Kara kış, kocakarı soğukları, camızı eşinden ayırmalar…
Hepsi de bu 150 gün içinde biter, ağaçlar çiçek açmaya başlar, kuşlar cıvıldar, ayılar inlerinden kış uykusunu bitirip çıkar, vahşi hayvanlar artık aç kalmayacakları için mekânlarına döner.
Pazartesi itibariyle ilk 10 gününü geride bıraktık bu hesaptan kış günlerinin.
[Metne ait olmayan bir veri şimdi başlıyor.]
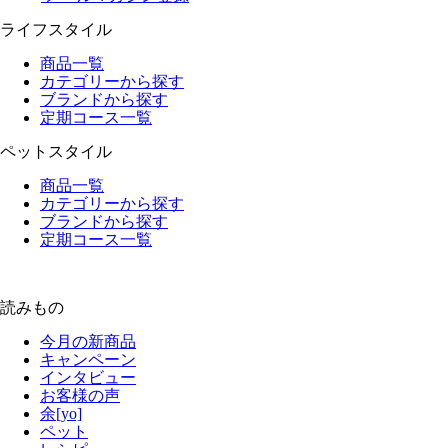
ライフスタイル
商品一覧
カテゴリーから探す
ブランドから探す
定期コース一覧
ペットスタイル
商品一覧
カテゴリーから探す
ブランドから探す
定期コース一覧
読みもの
今月の新商品
キャンペーン
インタビュー
お客様の声
余[yo]
ペット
Geriye kaldı 140 gün…
XXX
Konu, şimdi bu 140 günü nasıl ve hangi şartlarda geçireceği?
İşte bütün mesele bu…
Bir yazımda da, okuyucunun biri “Sen de öyle bir sitede oturmayaydın arkadaş” demişti.
Kalorifer sistemimiz merkezi, gerçi ısıyı biz ayarlıyoruz ama gelecek, gelmesi muhtemel yüksek yakıt ve aidat ödemesinden bir nebze de olsa kısıtlamak için en düşük seviyede kalorifer yakıyoruz.
Elektriği, suyu idareli kullanmaya çalışıyoruz.
Asrın masraf kapısı cep telefonunu, gerekmedikçe elimize bile almıyoruz.
Evin içinde sıkı sıkıya giyiniyor, oturduğumuz yerde battaniyeleri üzerimize çekiyoruz.
Yemeklerde çorbayı ön plana çıkartıp, ısınmaya çalışıyoruz.
Olmadı, gidip yatağa uzanıp yorganı üzerimize çekip kendimizi korumaya çalışıyoruz soğuklardan.
Umuyor ve diliyoruz ki geride kalan 140 günü, sağlık içinde tamamlar ve bahara erişiriz.
Gerçi Cemre günleri Şubat sonunda ve Mart başında, onlar düştükten sonra “Yazıda yatan ölmez” derler ama olsun, yine de önlemlerimizi almaktan kendimizi korumaktan geri durmayalım.
Şivelere göre Abdülbeşi, April beşi ya da Nisan’ın beşinde yaşanacak soğuklar, camızı eşinden ayıracak kadar soğuk olur muş…
XXX
Diyeceksiniz ki “Ya hu… Herkes de senin gibi kışı yaşayacak, bu telaş neden?”
Elbette yaşayacak da, bazıları evlerinin içinde sere serpe dolaşırken, bizler sarınarak ancak ısına bileceğiz.
Bazıları, sobalarının başında oturacak, bir mekân ısınırken, öteki mekânlar buz gibi olacak…
Hatta… Önlem almazlarsa rüzgârlı günlerde, maazallah…
Elbette işin ekonomik boyutundan bugün hiç söz etmedim farkındaysanız.
Çünkü anlattığım durumlar ve yaşayacağımız konular, ailelerin ekonomisi ile ilgili, bunu da bilelim…
Diyeceğim o ki, kışımız kış gibi geçse de bu ekonomik koşullarda nasıl geçecek?